Adult hermaphrodite (~18 hours post-L4) animals were scored for germ cell apoptotic bodies using Acridine Orange as in⁴⁷. Statistical comparisons were conducted using the two-tailed Mann-Whitney test, 95% C.I.

Generation of syp-4 phosphodead mutants by CRISPR/Cas9 genome editing

To generate a phosphodead syp-4 mutant, serine 447 (S447A) was mutated to alanine. syp-4(S447A) mutant worms were generated by CRISPR/Cas9 as in⁴⁸ with the only exception being that Cas9 protein was purchased from PNA Bio (CP01–200) and used in the injection mix at a final concentration of 1.25 µg/µl. We used the sgRNA recognition site GATCTCTGGTTCTTGTTCCT and the following repair template: AAATTGAGCAACCATCTGTATTCAAGGACATTCTAGCCACGGAGCAaGCTGC ACTCgCtCAGGAACAAGAACCAGAGATCGTTGAGAAGCAGGCAGACAATGAT GTTCAGTTTGT (lower case letters correspond to the changes made).

Partial RNA interference (RNAi) by feeding

Partial RNAi was carried out as previously described²¹ with syp-1 and pL4440 (empty vector, EV, control) clones from the Ahringer library⁴⁹. Synchronized L1-stage larvae were placed on NGM+Carb+IPTG plates freshly seeded with E. coli HT115 cells containing either a fragment of the syp-1/F26D2.2 gene in the L4440 vector, or the empty vector. Worms were grown at 20 °C and were irradiated (60 Gy) 24 hours post-L4 stage. Dissections for DAPI morphology analysis were performed 6 hours after IR and evaluation of Dpy progeny was assessed 24 and 48 hours after IR.

Phospho-enrichment mass spectrometry

Frozen nuclear pellets from irradiated (one pellet) and non-irradiated (one pellet) worms were solubilized in 250µL of 8M urea, 20mM HEPES containing phosphatase inhibitors (sodium orthovanadate 100mM, sodium fluoride 500mM, glycerol phosphate 1M, disodium pyrophosphate 250mM). Total protein concentration was determined by Qubit Technology to be 5.2 µg/µL irradiated sample; 6.0µg/µL non-irradiated sample.

Samples were thawed at room temperature on an Eppendorf mixer. Protein amount was normalized to 500µg and made up to 1mL in 8M urea, 20mM HEPES. Sample disulfide bridges were reduced by addition of 10mM dithiothreitol and incubated for 15 minutes at room temperature in the dark with mixing. Reduced cysteine residues were capped by addition of 25mM iodoacetamide and incubated for 15 minutes at room temperature in the dark. Addition of 3mL of 20mM HEPES reduced the urea concentration to below 2M, thereby permitting trypsin digestion. 320µL of immobilized TPCK trypsin bead slurry (P/N 20230 Thermo Scientific) was washed three times with 20mM HEPES to remove storage buffers then split evenly between the two samples. Samples were incubated for 18 hours at 37°C with mixing. Digestion was halted by acidifying the samples with pH <4 by addition of 1% trifluoroacetic acid (TFA). Samples were centrifuged to pellet the trypsin beads and the supernatant, containing peptides, was recovered.

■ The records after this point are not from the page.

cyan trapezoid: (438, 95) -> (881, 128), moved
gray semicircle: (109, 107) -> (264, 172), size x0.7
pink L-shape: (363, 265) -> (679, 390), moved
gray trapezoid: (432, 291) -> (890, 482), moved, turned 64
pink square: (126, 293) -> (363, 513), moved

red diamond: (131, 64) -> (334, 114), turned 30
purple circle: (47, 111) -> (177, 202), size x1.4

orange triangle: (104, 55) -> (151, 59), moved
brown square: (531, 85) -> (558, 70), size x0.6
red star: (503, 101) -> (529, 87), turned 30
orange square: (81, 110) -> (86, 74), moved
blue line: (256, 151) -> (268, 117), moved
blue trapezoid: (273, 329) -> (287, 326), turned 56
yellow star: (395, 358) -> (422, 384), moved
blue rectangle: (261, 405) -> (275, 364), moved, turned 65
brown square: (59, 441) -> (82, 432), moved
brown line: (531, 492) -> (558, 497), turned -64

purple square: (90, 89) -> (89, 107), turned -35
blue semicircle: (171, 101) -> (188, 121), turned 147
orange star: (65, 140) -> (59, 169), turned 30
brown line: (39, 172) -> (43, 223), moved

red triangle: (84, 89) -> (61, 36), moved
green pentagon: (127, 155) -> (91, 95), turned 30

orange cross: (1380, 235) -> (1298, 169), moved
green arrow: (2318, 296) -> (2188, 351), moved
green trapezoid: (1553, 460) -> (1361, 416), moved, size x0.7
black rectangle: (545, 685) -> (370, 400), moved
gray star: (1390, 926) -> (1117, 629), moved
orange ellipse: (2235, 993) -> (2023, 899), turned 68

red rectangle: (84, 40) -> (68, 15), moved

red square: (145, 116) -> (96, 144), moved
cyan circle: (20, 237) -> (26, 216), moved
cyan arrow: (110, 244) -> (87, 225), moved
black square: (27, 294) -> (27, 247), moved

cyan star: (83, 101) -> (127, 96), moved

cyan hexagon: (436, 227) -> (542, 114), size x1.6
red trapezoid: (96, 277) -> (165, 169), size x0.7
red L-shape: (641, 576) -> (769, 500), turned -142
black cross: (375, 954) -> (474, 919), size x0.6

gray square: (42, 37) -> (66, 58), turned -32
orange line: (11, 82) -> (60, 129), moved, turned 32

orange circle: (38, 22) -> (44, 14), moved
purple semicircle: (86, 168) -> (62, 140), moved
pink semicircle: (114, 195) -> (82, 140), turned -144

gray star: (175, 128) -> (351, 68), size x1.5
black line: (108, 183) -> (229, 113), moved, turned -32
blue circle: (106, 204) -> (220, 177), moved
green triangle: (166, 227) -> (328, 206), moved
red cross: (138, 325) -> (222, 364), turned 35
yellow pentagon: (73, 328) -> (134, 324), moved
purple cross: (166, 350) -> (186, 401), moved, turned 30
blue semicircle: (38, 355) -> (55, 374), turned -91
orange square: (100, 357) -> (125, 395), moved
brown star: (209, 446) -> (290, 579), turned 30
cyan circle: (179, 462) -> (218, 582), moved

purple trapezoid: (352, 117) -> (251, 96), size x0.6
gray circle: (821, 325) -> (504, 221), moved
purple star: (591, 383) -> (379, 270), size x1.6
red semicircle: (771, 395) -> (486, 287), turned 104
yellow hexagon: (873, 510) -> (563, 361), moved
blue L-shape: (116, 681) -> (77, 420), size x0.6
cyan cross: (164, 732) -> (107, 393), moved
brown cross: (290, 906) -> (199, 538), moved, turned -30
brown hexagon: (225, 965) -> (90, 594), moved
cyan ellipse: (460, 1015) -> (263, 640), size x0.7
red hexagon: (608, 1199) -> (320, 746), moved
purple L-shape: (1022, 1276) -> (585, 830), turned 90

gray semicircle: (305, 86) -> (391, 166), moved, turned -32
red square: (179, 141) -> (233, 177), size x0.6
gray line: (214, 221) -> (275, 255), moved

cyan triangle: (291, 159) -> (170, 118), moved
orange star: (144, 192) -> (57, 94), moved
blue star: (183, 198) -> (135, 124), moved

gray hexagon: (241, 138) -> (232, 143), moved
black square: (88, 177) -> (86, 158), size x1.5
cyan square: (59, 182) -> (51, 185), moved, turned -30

Peptides were desalted by reversed-phase chromatographic cartridges (Oasis HLB, Waters Corporation). Cartridges were activated in neat acetonitrile (MeCN) then washed twice with 2% MeCN containing 0.1% TFA. Samples were loaded and permitted to bind to the column slowly under vacuum. Bound peptides were washed twice with 2% MeCN containing 0.1% TFA and then eluted with 1mL of 1M glycolic acid in 50% MeCN, 5% TFA.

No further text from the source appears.